Two innovative research centers inaugurated at the University of Cyprus

Two innovative research centers inaugurated at the University of Cyprus

Minister of Education and Culture Costas Kadis inaugurated today two research centers at the University of Cyprus, which promote research in the areas of intelligent systems and networks and biological sciences.

The KIOS Research Center for Intelligent Systems and Networks began its operation in 2008 and the Drosophila Laboratory was set up two years ago contributing to a great extent to the research goals of the University of Cyprus.

In his inauguration speech, the Minister of Education said that the two research centers inaugurated officially today upgrade to a great extent the scientific and research profile of Cyprus.

He pointed out that the University of Cyprus has a steady course of development in the past years which is recognized in Cyprus and internationally as well.

Kadis said that Cyprus needs research and innovation now more than ever and added that the development of its universities constitutes a priority for the government.

Referring to KIOS center he said that it employs more than 80 researchers and has concluded cooperation agreements with internationally known research organisations, while the Drosophila lab promises important research results in the field of carcinogenesis and balance of intestinal function.

Rector of the University of Cyprus Professor Constantinos Christofides said that the University is the most important employer of young researchers in Cyprus with European funding. The current 550 researchers, he said, will be increased to 2,000 by 2020.

In addition, he said that when the university campus is completed with the construction of the School of Polytechnics and the School of Biological Sciences, the overall contribution of the University to the national income will be 0.4% per year, while this will open up more jobs and will increase economic activity.

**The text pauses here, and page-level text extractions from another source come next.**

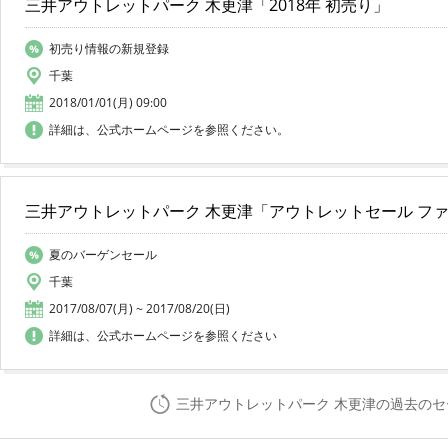
三井アウトレットパーク 木更津「2018年 初売り」
初売り情報の新規登録
千葉
2018/01/01(月) 09:00
詳細は、公式ホームページを参照ください。
三井アウトレットパーク 木更津「アウトレットセール フ
夏のバーゲンセール
千葉
2017/08/07(月) ~ 2017/08/20(日)
詳細は、公式ホームページを参照ください
三井アウトレットパーク 木更津の過去の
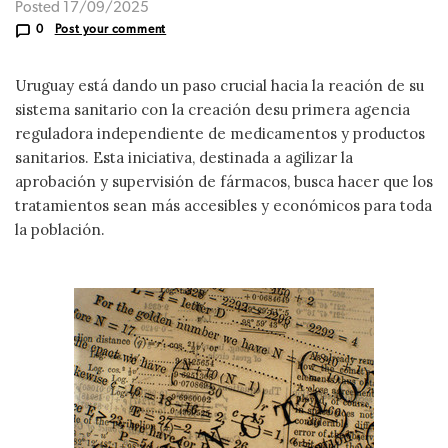
Posted 17/09/2025
0
Post your comment
Uruguay está dando un paso crucial hacia la reación de su
sistema sanitario con la creación desu primera agencia
reguladora independiente de medicamentos y productos
sanitarios. Esta iniciativa, destinada a agilizar la
aprobación y supervisión de fármacos, busca hacer que los
tratamientos sean más accesibles y económicos para toda
la población.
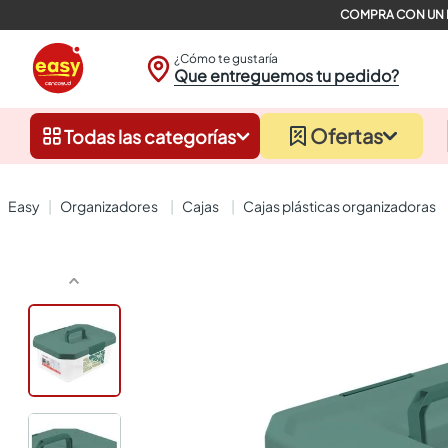
¿Cómo te gustaría
Que entreguemos tu pedido?
Ofertas
Todas las categorías
organizadores
cajas
cajas plásticas organizadoras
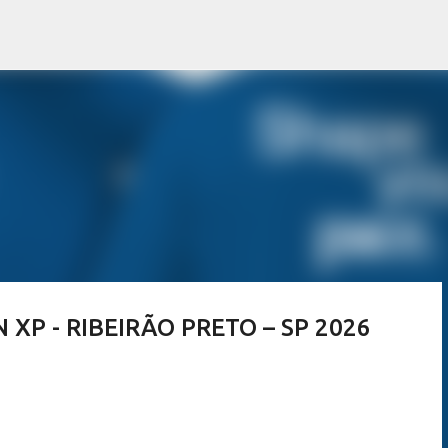
Pular para o conteúdo principal
 XP - RIBEIRÃO PRETO – SP 2026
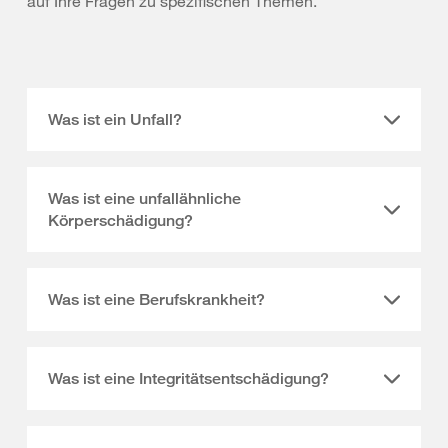
auf Ihre Fragen zu spezifischen Themen.
Was ist ein Unfall?
Was ist eine unfallähnliche
Körperschädigung?
Was ist eine Berufskrankheit?
Was ist eine Integritätsentschädigung?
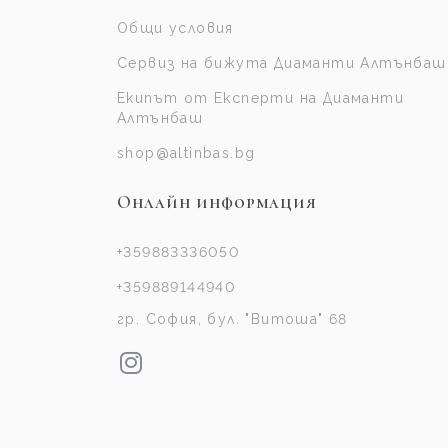
Общи условия
Сервиз на бижута Диаманти Алтънбаш
Екипът от Експерти на Диаманти
Алтънбаш
shop@altinbas.bg
Онлайн информация
+359883336050
+359889144940
гр. София, бул. "Витоша" 68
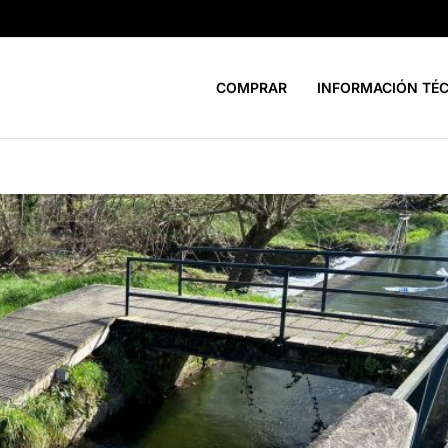
COMPRAR
INFORMACIÓN TÉ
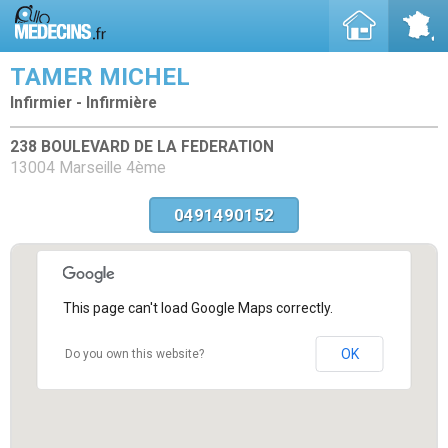
TAMER MICHEL
Infirmier - Infirmière
238 BOULEVARD DE LA FEDERATION
13004 Marseille 4ème
0491490152
This page can't load Google Maps correctly.
OK
Do you own this website?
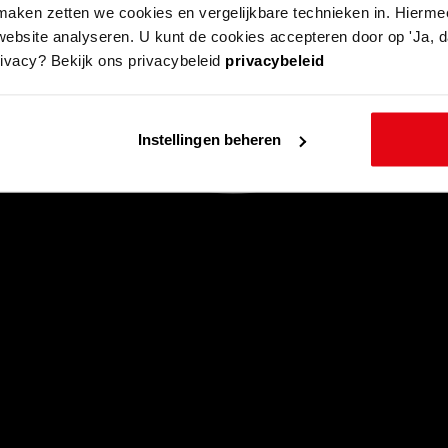
aken zetten we cookies en vergelijkbare technieken in. Hierme
website analyseren. U kunt de cookies accepteren door op 'Ja, da
rivacy? Bekijk ons privacybeleid
privacybeleid
Instellingen beheren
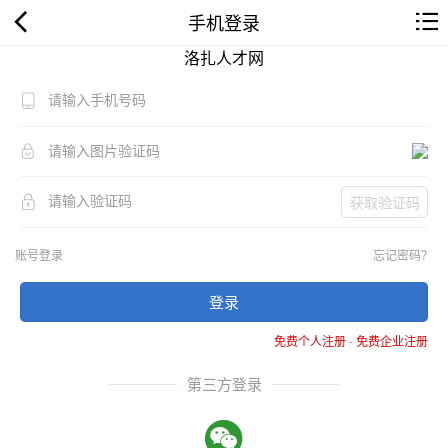
手机登录
洛扎人才网
获取验证码
账号登录
忘记密码？
登录
免费个人注册
-
免费企业注册
第三方登录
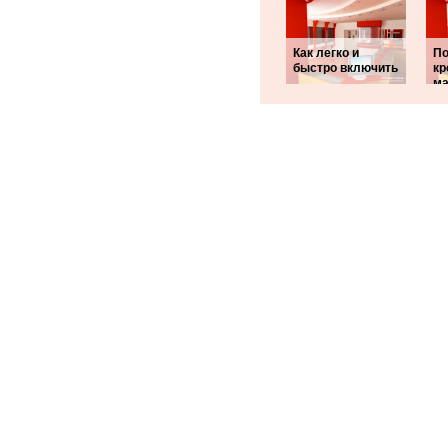
Как легко и
П
быстро включить
кр
м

The University of Cyprus, he said, has participated so far to 104 european programs with fundings of more than 30 million euro.

“The importance of a country is not measured by its geographical size or its population, it is measured by the brains of its youth. We need some clever and innovative ideas to uplift our country again. We have the creative minds and we have to trust them. And everything begins here. At the University”, he stressed.

Director of the KIOS Research Center Professor Marios Polycarpou of the Department of Electrical and Computer Engineering at the University of Cyprus said that the KIOS Research Center for Intelligent Systems and Networks aims to contribute to the advancement of knowledge in the area of intelligent systems and applications to the design and management of large-scale complex systems with emphasis on safety-critical and trustworthy systems.

The Center’s research application domains include energy and power systems, telecommunication networks, water and environmental systems and intelligent transportation and health systems.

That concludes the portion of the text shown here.